# Factory Engine



## esteam (Nov 6, 2009)

Here is my latest work: Horizontal factory engine. I built her from elmer's plans. But the cylinder is not the same with elmer's. 

Here are the photos and videos...

http://s337.photobucket.com/albums/n361/hombaz/horizontalfactory/?action-view&current=DSCN7284.jpg

http://s337.photobucket.com/albums/n361/hombaz/horizontalfactory/?action-view&current=DSCN7288.jpg

http://s337.photobucket.com/albums/n361/hombaz/horizontalfactory/?action-view&current=DSCN7297.jpg

I couldn't add photos again. That's why i send their links.

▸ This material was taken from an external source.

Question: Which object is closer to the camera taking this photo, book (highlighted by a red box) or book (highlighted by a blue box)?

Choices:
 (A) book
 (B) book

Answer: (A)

Damn my brain...


http://s337.photobucket.com/albums/n361/hombaz/horizontalfactory/?action=view&current=DSCN7316.flv

I hope you like her...

Thanks

Best regards

Erdem


----------



## Metal Butcher (Nov 6, 2009)

Like her? I love her!!! :bow:

Super workmanship, great running, and great sounding. What more could we ask for?

Heck, I want her! :big:

-MB


----------



## putputman (Nov 6, 2009)

Erdem, great running engine. Something to be proud of every time you crank it up. :bow: :bow: :bow: 

I have built many engine and am proud of myself everytime I get a new on running. Something I think just about everyone on this forums feels. 

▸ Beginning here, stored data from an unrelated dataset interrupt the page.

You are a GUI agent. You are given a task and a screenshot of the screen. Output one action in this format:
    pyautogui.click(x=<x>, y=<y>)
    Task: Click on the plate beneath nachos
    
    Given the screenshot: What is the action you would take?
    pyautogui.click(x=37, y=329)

Don't kick yourself for not being able to get the pictures on the forum. For me, sometime that is harder than building that engine. A lot of those computer geeks can not build a nice running engine like yours.

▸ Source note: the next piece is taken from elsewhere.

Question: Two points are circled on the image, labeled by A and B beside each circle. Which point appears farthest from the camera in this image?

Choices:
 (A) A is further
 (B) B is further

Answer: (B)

Looking forward to your next one.


----------



## zeeprogrammer (Nov 6, 2009)

Great looking engine Erdem. Very nice.

As for the pictures...you notice when you put the cursor over the picture a drop down window will show. At the bottom of that is 'IMG Code'...move the cursor to that (carefully or the window goes away) and press the left button to highlight it. Then press the right button. That will show another window...in that you will see 'Copy'...Use that...then paste (Ctl-V) into your post.


----------



## tel (Nov 6, 2009)

Very nice indeed! Bore? Stroke? Flywheel?


----------



## ChooChooMike (Nov 6, 2009)

NICE !!! I like the clear/acrylic window you put on the valve chest Thm:} :bow:

Got a nice sound too 

Mike


----------



## Deanofid (Nov 6, 2009)

Erdem, when you want to post a picture, click on the button that looks like a tiny picture. It's right next to the one that says You Tube. It will make a thing like this:

[ img ]  [ /img ]

Put your picture address between those two things and it will show up in the post.


----------



## doc1955 (Nov 6, 2009)

Very nice!
I too like the clear window novel!


----------



## Twmaster (Nov 6, 2009)

Seeing photos and videos of engines like yours always brings a smile to my face. Thank you for sharing your terrific engine. 

Bravo! Well done! :bow:


----------



## cfellows (Nov 7, 2009)

Beautiful engine, Erdeem. Nice work, indeed!

Chuck


----------



## kvom (Nov 7, 2009)

I'm planning to be in Istanbul next year (end of September). if it works out maybe we could get together for a visit.


----------